(Saved data entries)
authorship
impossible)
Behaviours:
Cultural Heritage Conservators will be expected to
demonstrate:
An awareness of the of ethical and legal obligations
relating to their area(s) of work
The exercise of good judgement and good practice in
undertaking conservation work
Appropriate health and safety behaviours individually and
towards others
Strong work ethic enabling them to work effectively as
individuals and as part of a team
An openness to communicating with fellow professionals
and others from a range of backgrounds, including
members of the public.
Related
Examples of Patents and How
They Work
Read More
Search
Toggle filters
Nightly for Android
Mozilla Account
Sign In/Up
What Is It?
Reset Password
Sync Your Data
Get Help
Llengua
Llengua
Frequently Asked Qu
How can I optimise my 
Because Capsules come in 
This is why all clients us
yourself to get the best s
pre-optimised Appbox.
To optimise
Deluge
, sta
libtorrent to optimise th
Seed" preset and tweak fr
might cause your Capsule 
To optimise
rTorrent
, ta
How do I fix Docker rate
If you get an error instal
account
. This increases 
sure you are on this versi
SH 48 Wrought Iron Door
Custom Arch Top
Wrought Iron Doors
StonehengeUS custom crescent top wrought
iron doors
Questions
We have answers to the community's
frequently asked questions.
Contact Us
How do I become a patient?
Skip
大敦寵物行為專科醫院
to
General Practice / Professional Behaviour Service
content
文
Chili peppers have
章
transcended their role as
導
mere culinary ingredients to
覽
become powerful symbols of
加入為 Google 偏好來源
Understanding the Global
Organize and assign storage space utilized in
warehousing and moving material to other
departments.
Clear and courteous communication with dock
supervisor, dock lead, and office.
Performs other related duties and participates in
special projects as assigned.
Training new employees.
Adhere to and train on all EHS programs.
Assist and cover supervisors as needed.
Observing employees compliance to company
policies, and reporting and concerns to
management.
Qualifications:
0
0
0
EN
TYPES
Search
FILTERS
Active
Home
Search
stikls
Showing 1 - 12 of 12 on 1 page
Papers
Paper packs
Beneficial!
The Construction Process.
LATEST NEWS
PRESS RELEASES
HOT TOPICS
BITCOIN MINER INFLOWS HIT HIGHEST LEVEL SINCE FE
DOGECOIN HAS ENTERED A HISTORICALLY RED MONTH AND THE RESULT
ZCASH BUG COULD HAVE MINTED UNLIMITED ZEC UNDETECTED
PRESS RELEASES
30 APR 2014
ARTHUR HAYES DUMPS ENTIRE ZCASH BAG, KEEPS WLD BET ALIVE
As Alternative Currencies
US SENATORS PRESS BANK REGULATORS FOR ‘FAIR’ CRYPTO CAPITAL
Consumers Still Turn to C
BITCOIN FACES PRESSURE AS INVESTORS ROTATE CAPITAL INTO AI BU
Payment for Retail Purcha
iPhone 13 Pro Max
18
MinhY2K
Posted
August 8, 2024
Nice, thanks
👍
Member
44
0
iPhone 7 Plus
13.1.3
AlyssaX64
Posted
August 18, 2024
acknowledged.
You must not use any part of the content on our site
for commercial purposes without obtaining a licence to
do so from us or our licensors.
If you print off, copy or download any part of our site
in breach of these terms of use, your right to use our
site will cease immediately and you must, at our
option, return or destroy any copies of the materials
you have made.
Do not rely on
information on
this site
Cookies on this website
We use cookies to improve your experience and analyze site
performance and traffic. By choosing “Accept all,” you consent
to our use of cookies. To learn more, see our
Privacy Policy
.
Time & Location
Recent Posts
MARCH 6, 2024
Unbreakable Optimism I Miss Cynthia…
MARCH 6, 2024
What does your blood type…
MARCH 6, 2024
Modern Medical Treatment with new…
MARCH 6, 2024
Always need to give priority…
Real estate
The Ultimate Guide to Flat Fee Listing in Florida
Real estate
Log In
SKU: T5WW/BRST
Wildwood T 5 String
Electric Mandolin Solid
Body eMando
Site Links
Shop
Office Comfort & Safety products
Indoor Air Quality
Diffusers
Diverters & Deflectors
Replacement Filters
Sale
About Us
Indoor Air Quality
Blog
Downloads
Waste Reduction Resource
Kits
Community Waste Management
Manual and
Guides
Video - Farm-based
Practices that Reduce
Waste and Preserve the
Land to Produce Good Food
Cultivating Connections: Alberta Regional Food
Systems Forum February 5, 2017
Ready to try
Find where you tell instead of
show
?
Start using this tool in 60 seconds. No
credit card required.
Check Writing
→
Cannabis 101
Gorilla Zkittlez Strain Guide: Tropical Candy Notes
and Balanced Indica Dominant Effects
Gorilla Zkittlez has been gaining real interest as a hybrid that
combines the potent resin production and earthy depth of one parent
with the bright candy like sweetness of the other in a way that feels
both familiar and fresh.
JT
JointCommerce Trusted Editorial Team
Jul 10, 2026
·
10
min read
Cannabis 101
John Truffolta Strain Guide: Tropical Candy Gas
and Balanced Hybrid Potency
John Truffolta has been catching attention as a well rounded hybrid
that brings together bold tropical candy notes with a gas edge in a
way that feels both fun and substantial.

### WHAT IS BEING ASKED
Go through the records. Copy each line where "been" appears.

### ANSWER BOX
Gorilla Zkittlez has been gaining real interest as a hybrid that
John Truffolta has been catching attention as a well rounded hybrid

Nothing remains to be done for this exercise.